ANNAPOLIS, Md. (AP) — A man charged with killing five people in The Capital newsroom in Maryland pleaded not guilty Monday in court papers, and his attorneys contended any identification of their client at trial will be tainted due to “impermissible” identification procedures used by police.
Attorneys for Jarrod Ramos entered the not guilty plea in electronic court filings shortly before his scheduled initial appearance, which was canceled due to the filings. The appearance was no longer needed because Ramos’ lawyer, William Davis, formally entered his client’s appearance in court documents. Davis made requests for discovery and a speedy trial.
“By doing that, that eliminates the need for an initial appearance because he now has counsel. He is represented,” Wes Adams, the Anne Arundel County state’s attorney, told reporters outside the courtroom.
Ramos is being held without bail, indicted by a grand jury on 23 counts, including murder, attempted murder and assault. Police say Ramos used a shotgun to blast his way into the newsroom June 28. Gerald Fischman, Rob Hiaasen, John McNamara, Rebecca Smith, and Wendi Winters were killed.
Ramos’ lawyers contend in court papers that “any in-court identification at the trial of the Defendant will be tainted as a result of impermissible suggestive identification procedures undertaken by police authorities and/or will be the result of an illegal arrest or search.” The filing did not elaborate. Ramos was identified by authorities through facial recognition technology.
Attorneys for Ramos also argued in Monday’s filings that evidence seized in the case was obtained illegally. Attorneys also demanded that prosecutors produce at trial “the chemist, analyst, technician, or other person who analyzed any substance alleged by the prosecution to be a controlled dangerous substance, including any substance used as a standard of comparison.”

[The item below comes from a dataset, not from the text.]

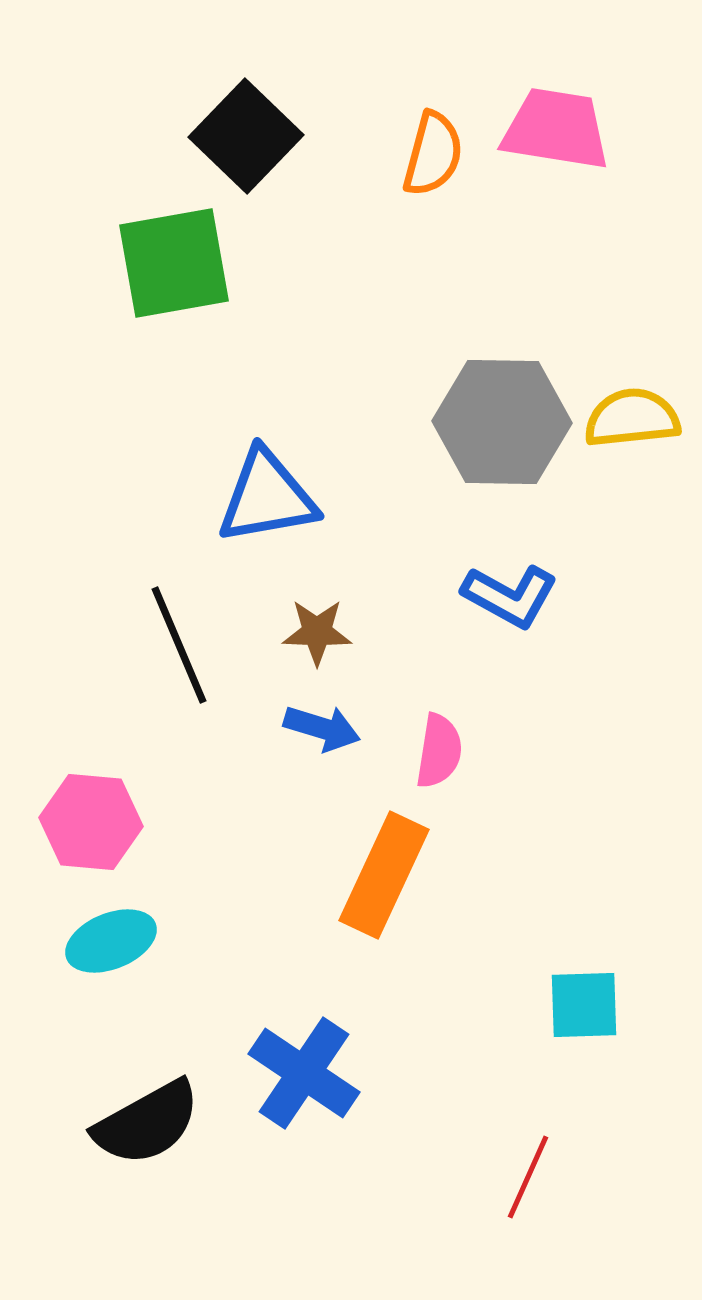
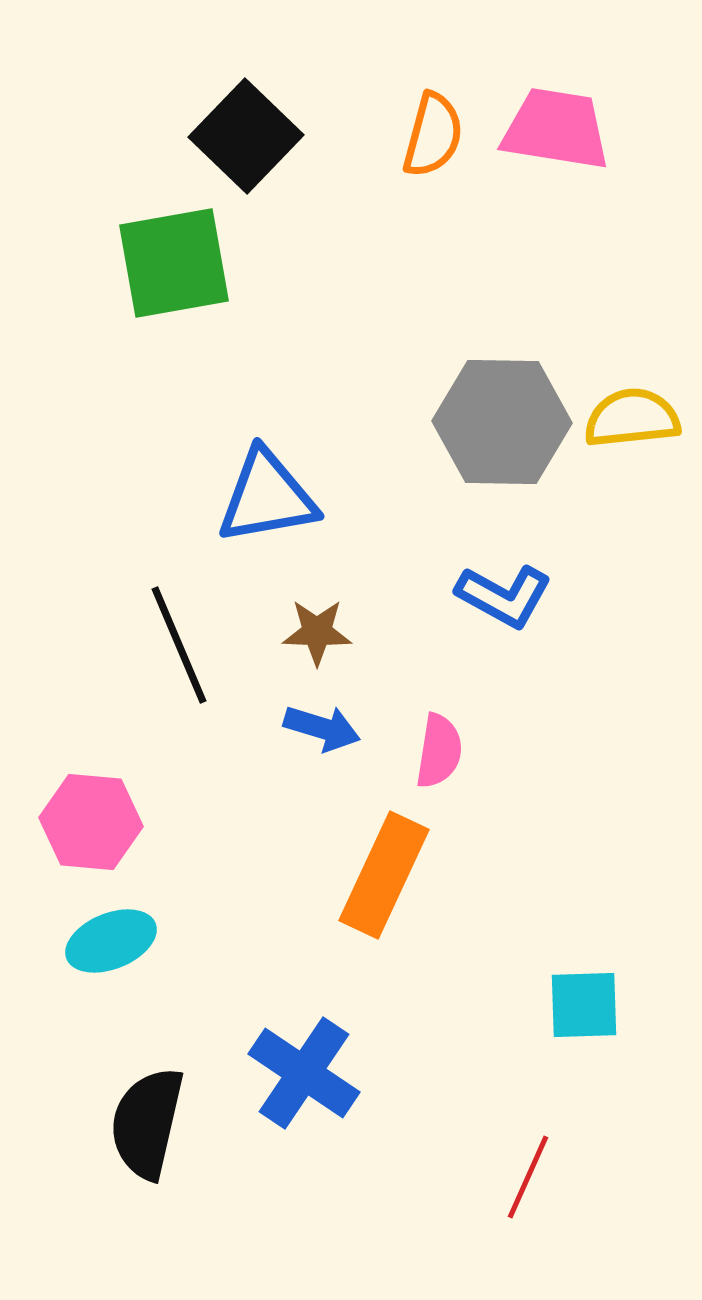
orange semicircle: moved 19 px up
blue L-shape: moved 6 px left
black semicircle: rotated 132 degrees clockwise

They called for the presence “of any breathalyzer operator or blood technician or analyst” who obtained any samples.
Melissa Rothstein, a spokeswoman for the public defender’s office, said neither Davis nor the office of the public defender is commenting on the case.
“OPD’s general position is not to comment on active cases,” Rothstein wrote in an email.
Adams said the next step in the case is a status conference scheduled sometime before the end of next month by Anne Arundel County Judge Laura Kiessling, who has been assigned the case. Adams said the status conference is intended to discuss a schedule for hearing motions, a trial date and other matters involving prosecution of the case.
The Capital newspaper had written about Ramos pleading guilty to harassing a former high school classmate in 2011. Ramos had unsuccessfully sued the writer and the newspaper’s publisher for defamation.